### About this exercise
Skip any image you find and restate the rest of the data word for word.

⟨

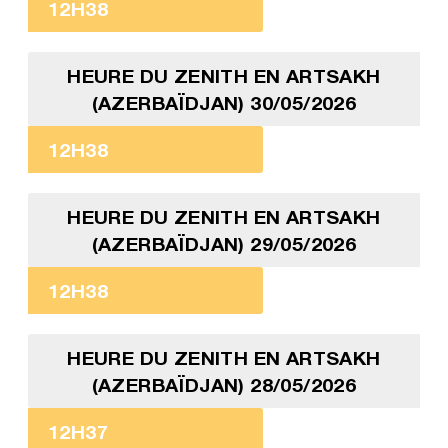
12H38
HEURE DU ZENITH EN ARTSAKH
(AZERBAÏDJAN) 30/05/2026
12H38
HEURE DU ZENITH EN ARTSAKH
(AZERBAÏDJAN) 29/05/2026
12H38
HEURE DU ZENITH EN ARTSAKH
(AZERBAÏDJAN) 28/05/2026
12H37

⟩

### Response to this task
12H38
HEURE DU ZENITH EN ARTSAKH
(AZERBAÏDJAN) 30/05/2026
12H38
HEURE DU ZENITH EN ARTSAKH
(AZERBAÏDJAN) 29/05/2026
12H38
HEURE DU ZENITH EN ARTSAKH
(AZERBAÏDJAN) 28/05/2026
12H37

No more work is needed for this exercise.